The NCLAT also made a direction to the effect that after the distribution of the amount of INR 42,000 Crores, if any amount would be found to have been generated as profit during the CIRP after due verification by the auditors, it cannot be given to the successful resolution applicant as the successful resolution applicant has not invested any money during the CIRP. If one or other financial creditors would have invested money during the CIRP to keep the corporate debtor as a going concern, it can claim that it should get the interest out of the profit amount. In the present case, since the financial creditors had not invested money during the CIRP, the NCLAT held that it should be distributed amongst all the financial creditors and the operational creditors on pro-rata basis of their claims subject to the fact that it should not exceed the admitted claim.
With regard to disputed claims and remedies available in respect thereof, the NCLAT referred to its earlier judgements and held that the cases where the adjudicating authority or the appellate authority could not decide the claims on merits, the applicants can raise the issue before the appropriate forum in terms of Section 60(6) of the Code. However, the creditors, whose claims have already been decided, cannot avail any remedy under Section 60(6) of the Code. Further, the financial creditors in whose favour guarantee were executed, can also not reagitate such claim from the principal borrower as their total claim stands satisfied pursuant to the resolution plan.
Vaish Associates Advocates View
This judgement will have a significant impact on the status of operational creditors as it places the operational creditors at the same pedestal as financial creditors who form part of the committee of creditors. For the first time, the NCLAT also dealt with profit generated during the CIRP and held that the same should be distributed amongst all the creditors on pro-rata basis of their claims subject to the fact that it should not exceed the admitted claim.The NCLAT in this judgment criticized the committee of creditors for deciding the distribution of money to the creditors and reiterated that this is the duty and responsibility which vests with the resolution applicant. The NCLAT further stated that the formation of sub-committee/ core committee to renegotiate the terms of the plan are against the provisions of law and any delegation of power to such committees shall be invalid.

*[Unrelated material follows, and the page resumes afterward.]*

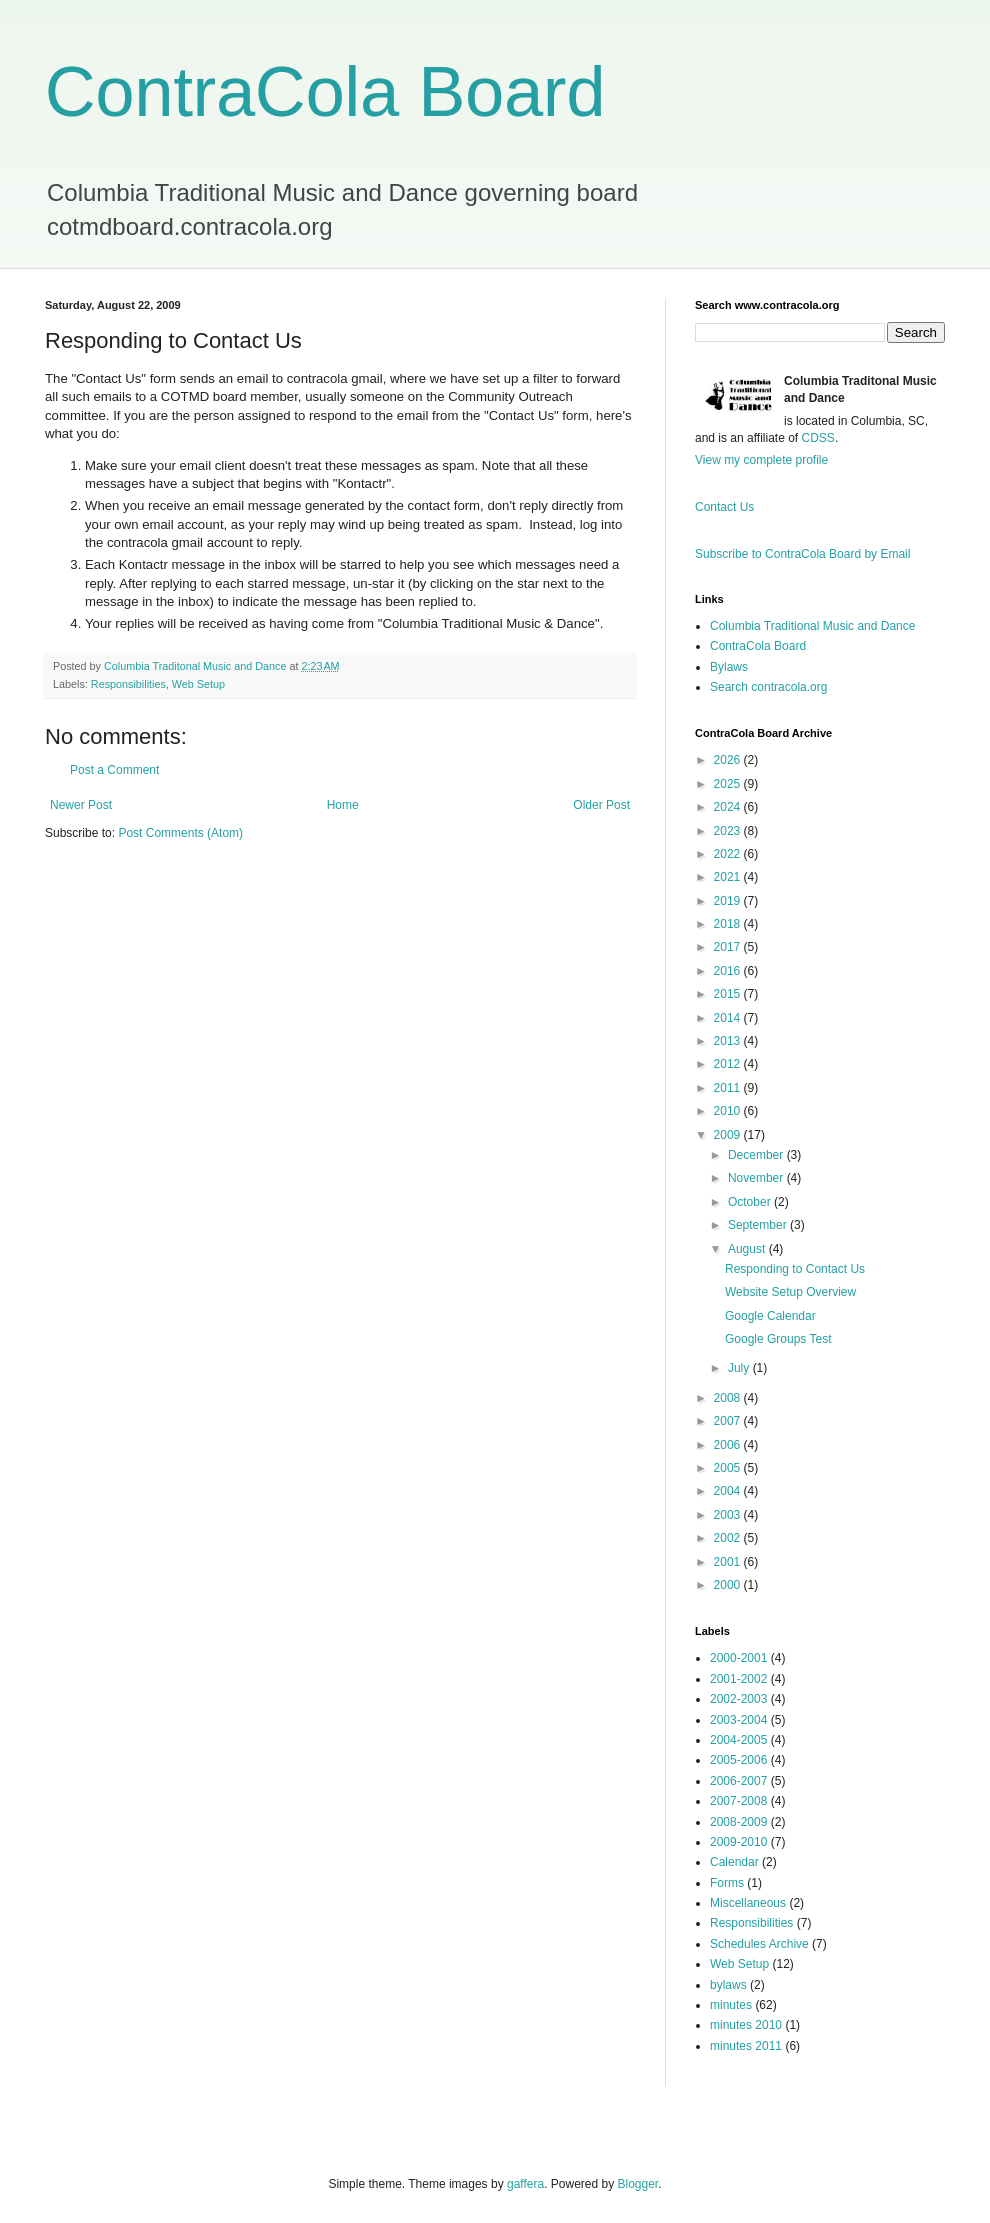 The width and height of the screenshot is (990, 2223). What do you see at coordinates (770, 1316) in the screenshot?
I see `Google Calendar` at bounding box center [770, 1316].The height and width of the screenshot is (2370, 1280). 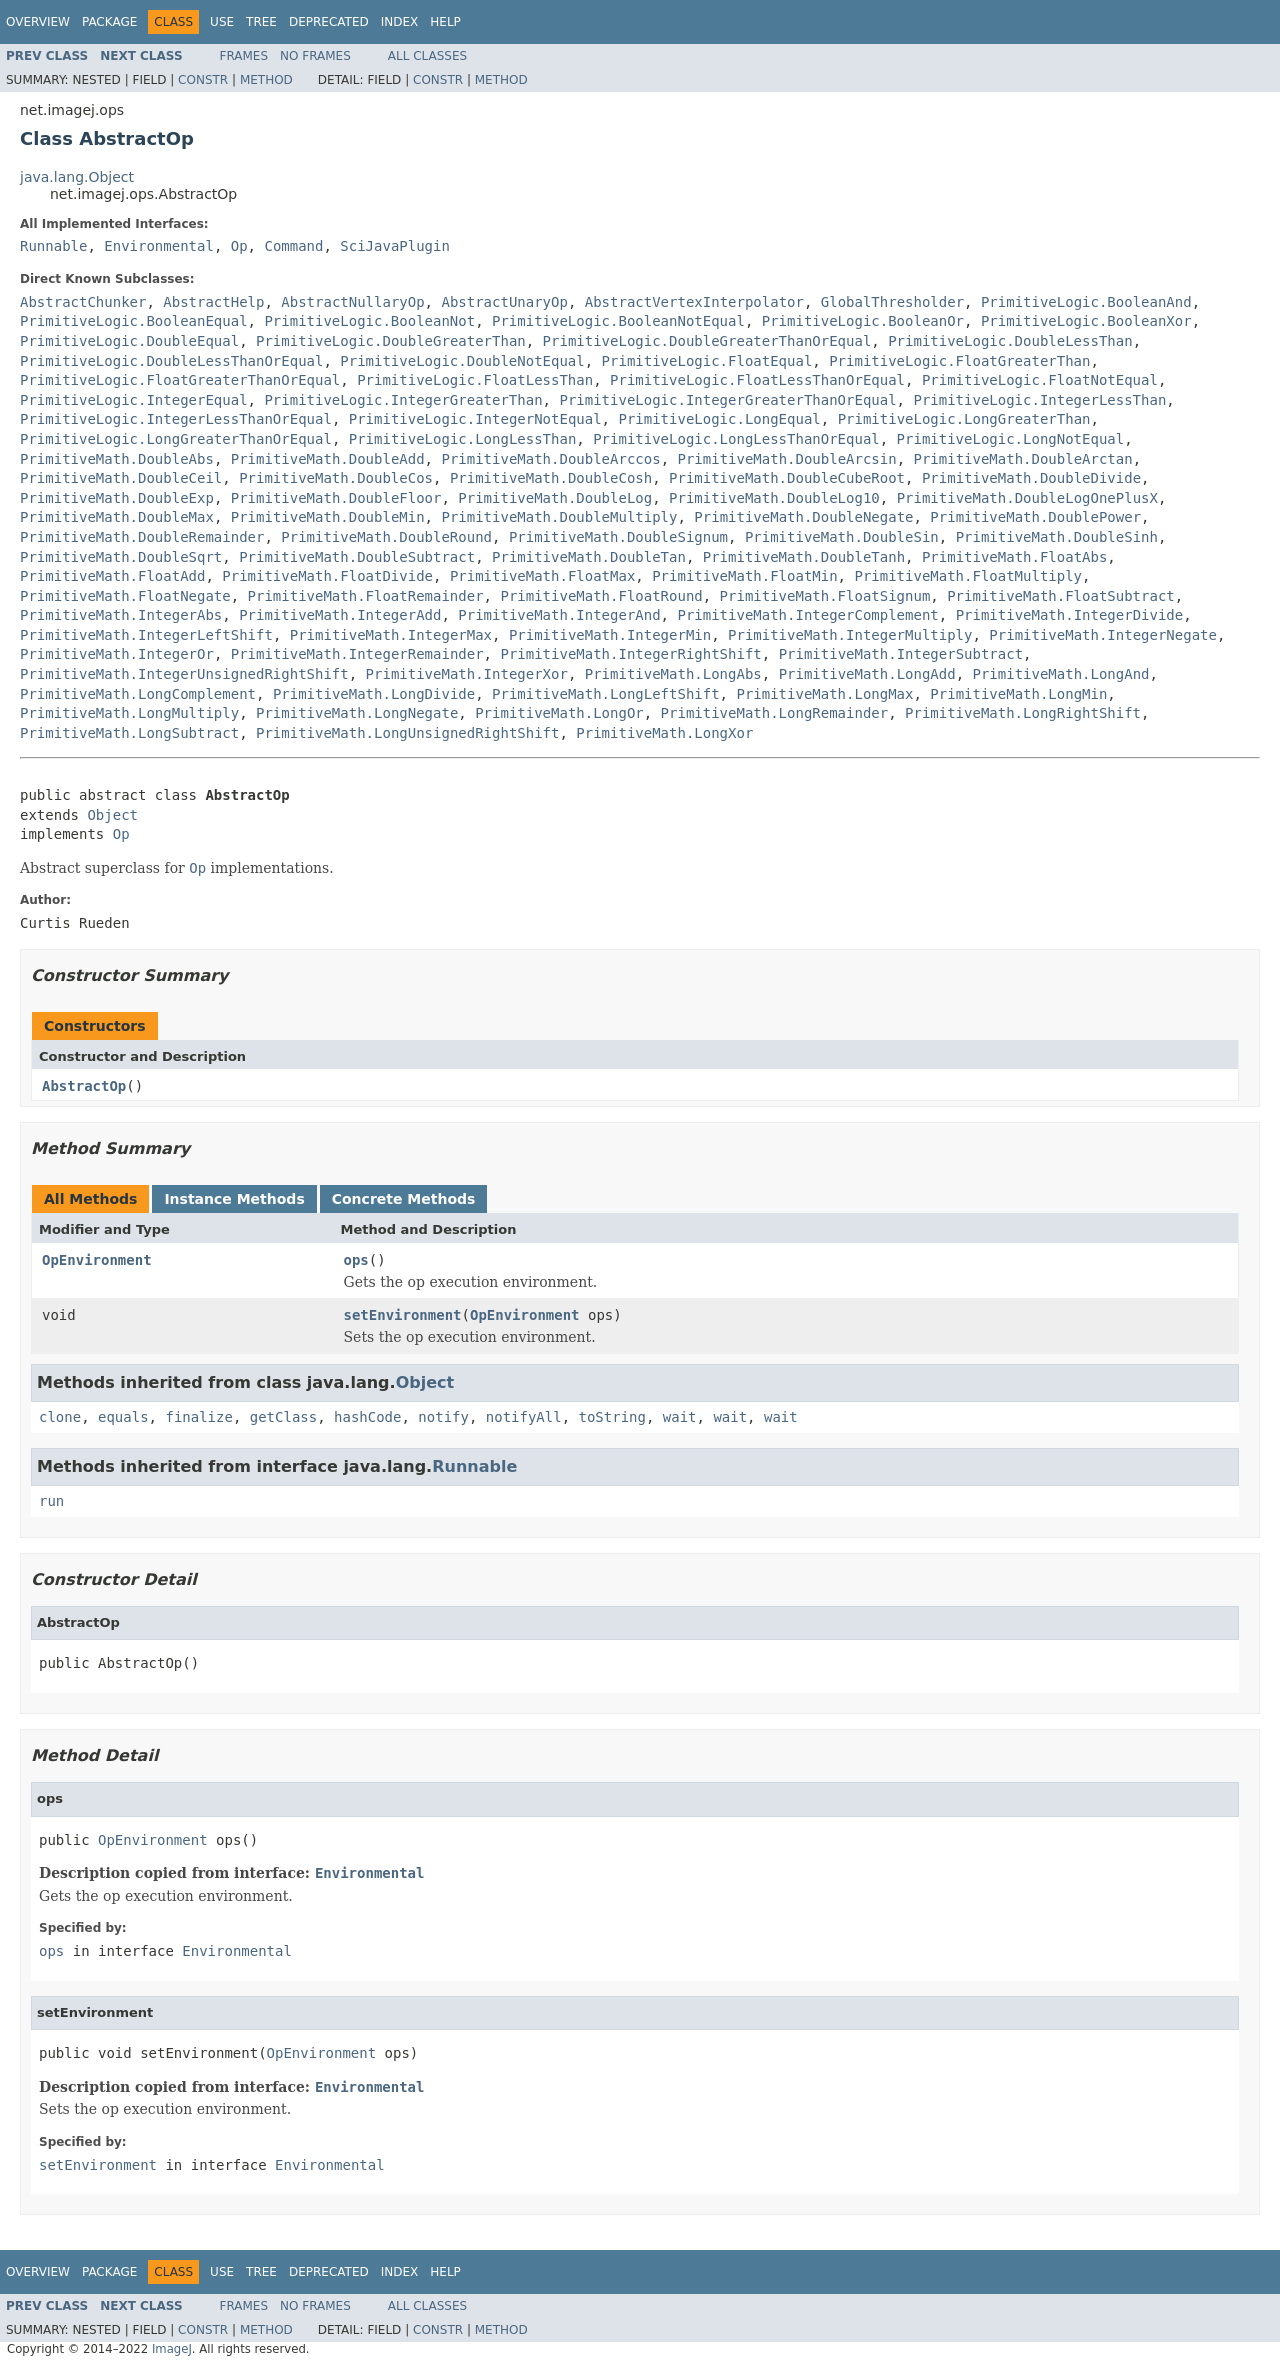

It will be interesting to note the fate of this judgment in the pending appeals filed before the Supreme Court. Further in light of this judgement, the Government has acted swiftly and moved an amendment to the Code in respect of the primacy of secured creditors over unsecured creditors in recovery of their dues and setting strict timelines for the resolution and litigation process. Moreover, the amendment proposes to vest the power with committee of creditors in respect of commercial decisions on distribution of funds to various classes of creditors as against the aforesaid judgement of NCLAT, where the NCLAT has given such power to the resolution applicant. The proposed amendments will help in cutting legal delays and help banks to recover more dues and boost India’s credit market for future growth.